Let's find the rates at which each tap can fill or empty the tank:

Tap-1 can fill the tank in 8 hours, so its rate is 1 tank per 8 hours, which can be represented as 1/8 tank per hour.

Tap-2 can empty the tank in 16 hours, so its rate is -1 tank per 16 hours, which can be represented as -1/16 tank per hour since it's emptying the tank.

Now, when both taps are opened simultaneously, their rates are combined. So, the combined rate of filling the tank when both taps are open is:

Rate = (Rate of Tap-1) + (Rate of Tap-2) Rate = (1/8) + (-1/16)

Now, let's find a common denominator to add the rates:

Rate = (2/16) - (1/16) Rate = 1/16 tank per hour

So, when both taps are open, they fill the tank at a rate of 1/16 tank per hour.

Now, we want to know how long it takes to fill the tank completely. Let's denote the time it takes to fill the tank as "t" hours.

During the first 8 hours, both taps are open, so they fill the tank at a rate of 1/16 tank per hour for 8 hours:

(1/16) * 8 = 1/2 tank (filled in the first 8 hours)

Now, for the remaining time "t - 8" hours, only Tap-1 is open, and it fills the tank at a rate of 1/8 tank per hour:

(1/8) * (t - 8) = (t - 8)/8 tank (filled in the remaining time)

The total tank capacity is 1 (since we want to fill the tank completely).

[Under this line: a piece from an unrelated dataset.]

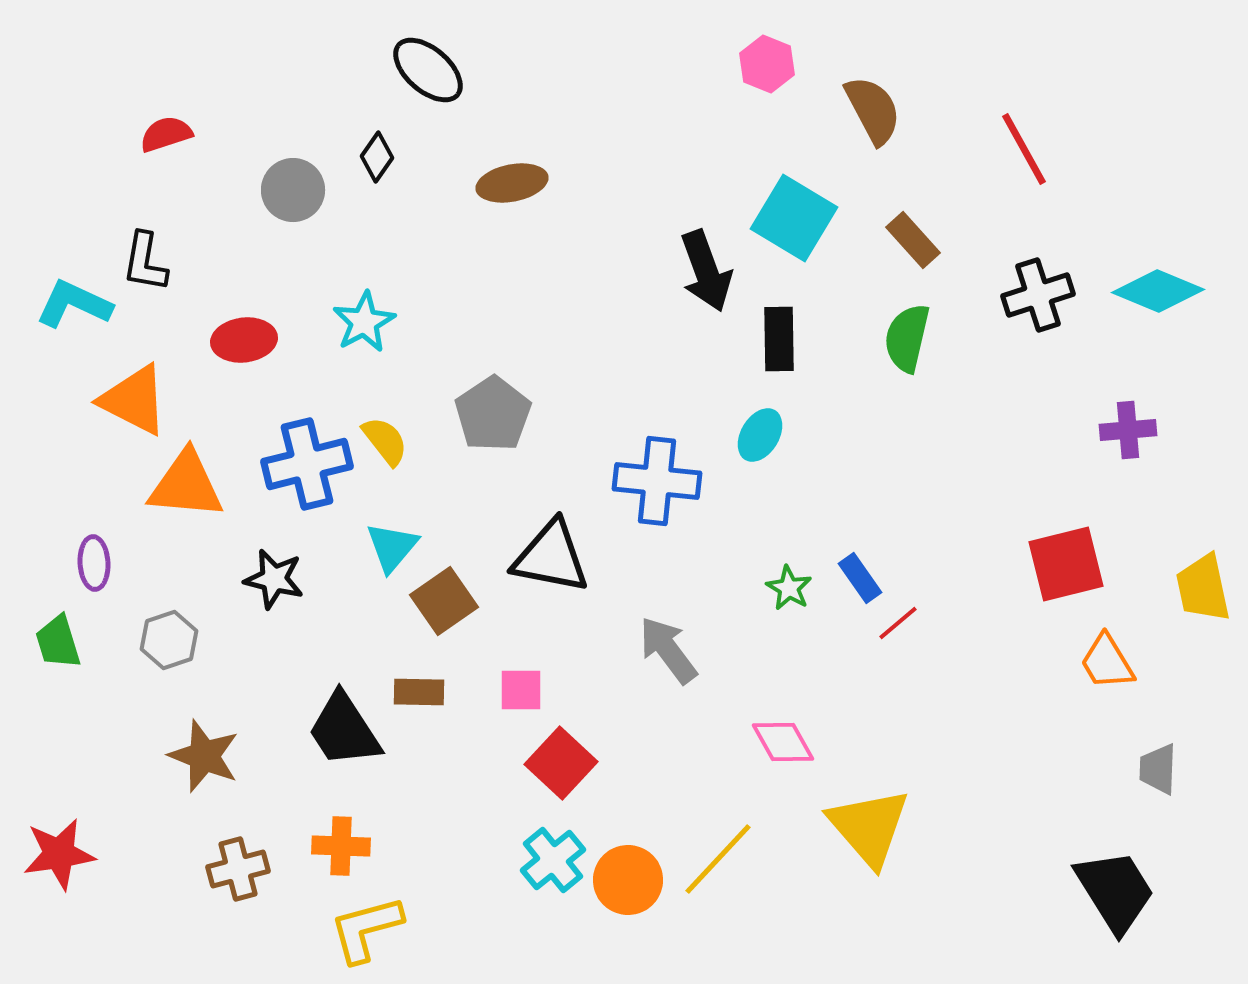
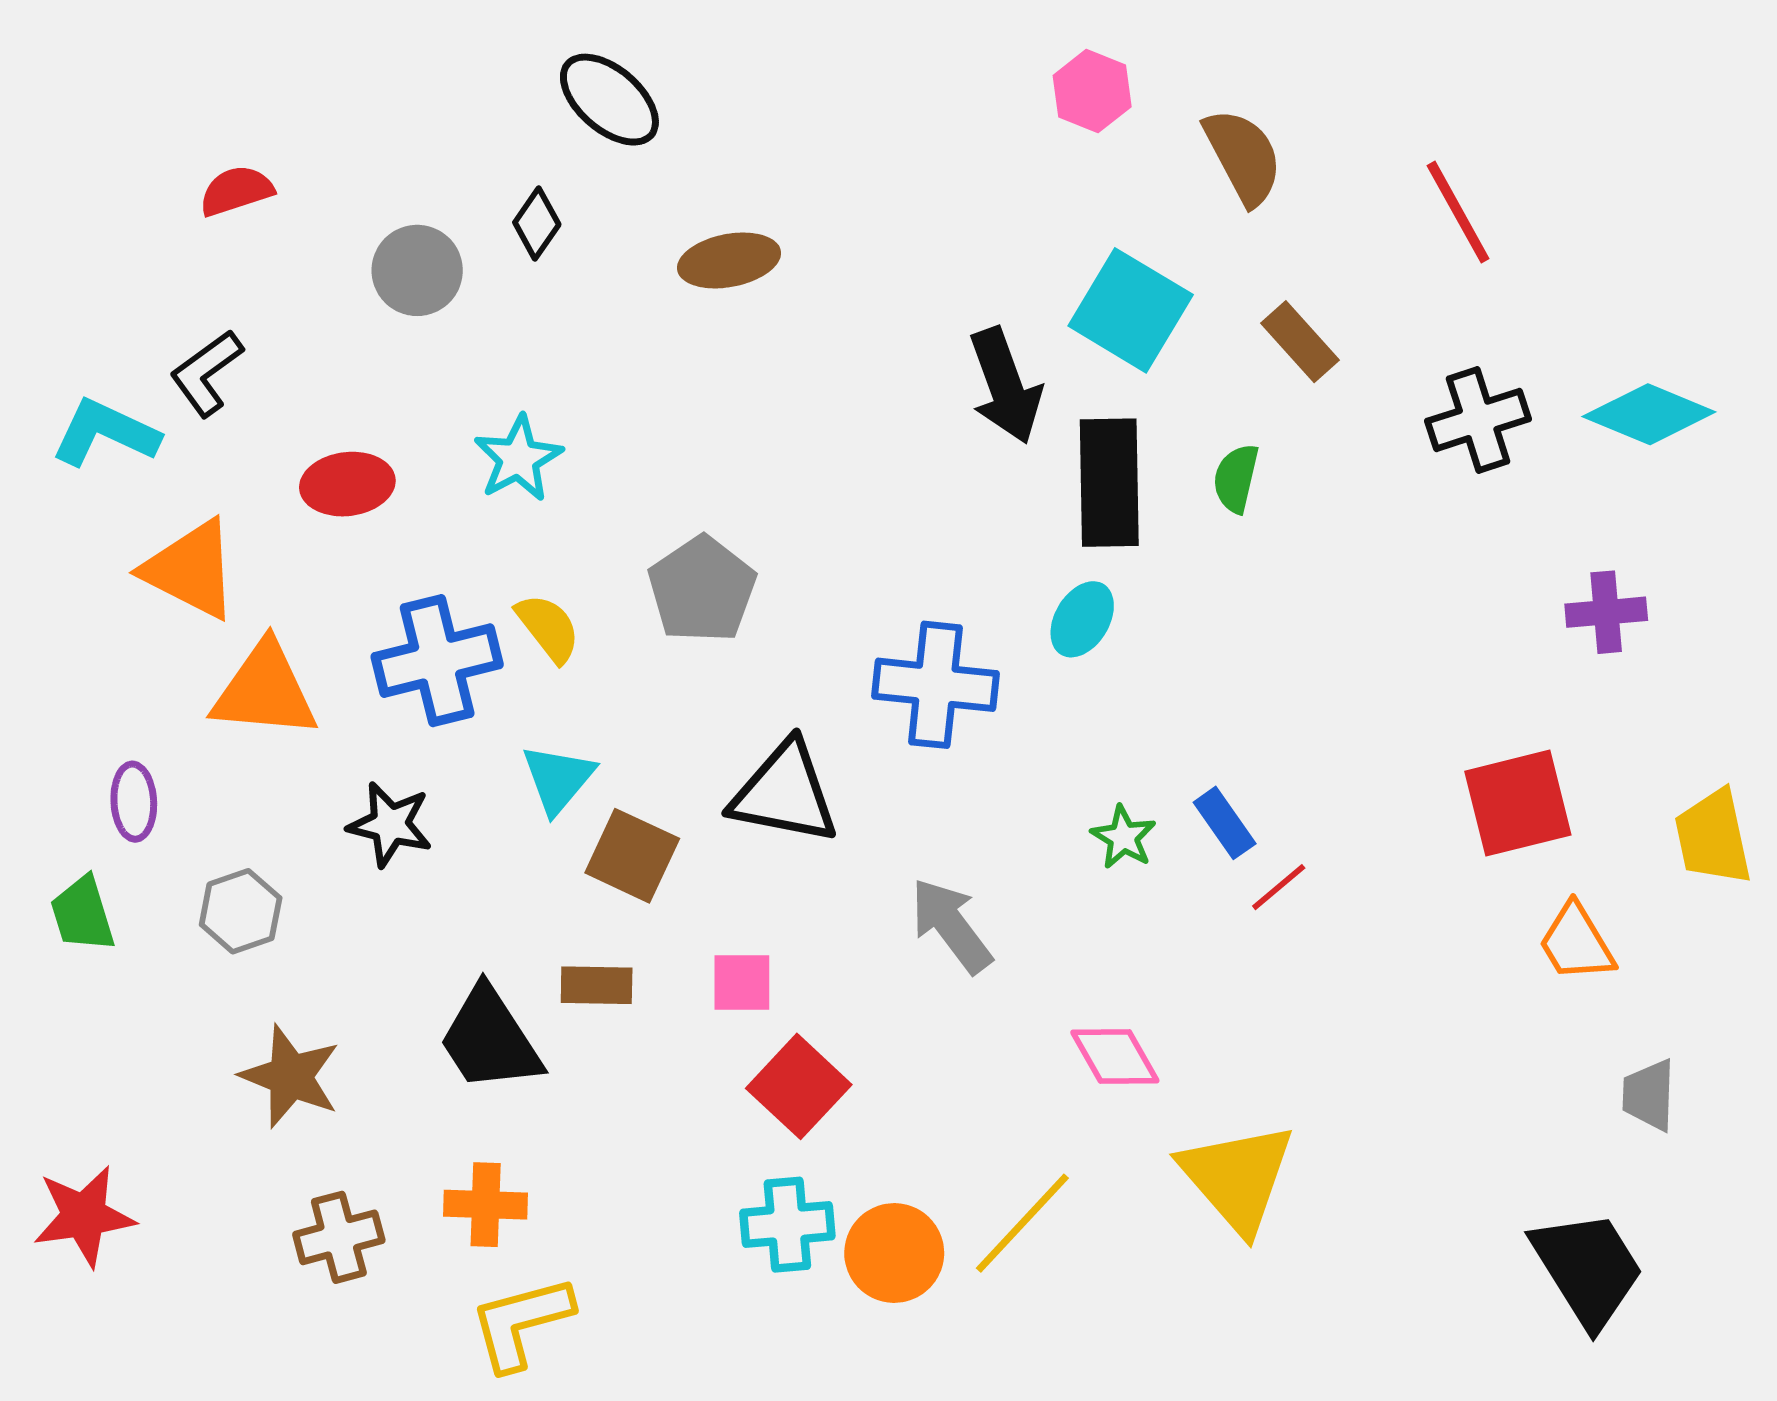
black L-shape: (145, 262) -> (206, 373), turned 44
green semicircle: (907, 338) -> (1236, 478), moved, size x0.7
black rectangle: (779, 339) -> (1109, 483), size x1.4
brown square: (444, 601) -> (632, 856), turned -30
cyan cross: (553, 860) -> (787, 1225), turned 34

So, we can write the equation:

1/2 (filled in the first 8 hours) + (t - 8)/8 (filled in the remaining time) = 1 (total capacity)

Now, solve for "t":

1/2 + (t - 8)/8 = 1

Multiply both sides by 8 to get rid of the fractions:

4 + t - 8 = 8

Now, isolate "t":

t - 4 = 8

t = 8 + 4 t = 12

So, it will take 12 hours to fill the tank completely if both taps are opened simultaneously, but Tap-2 is closed after 8 hours.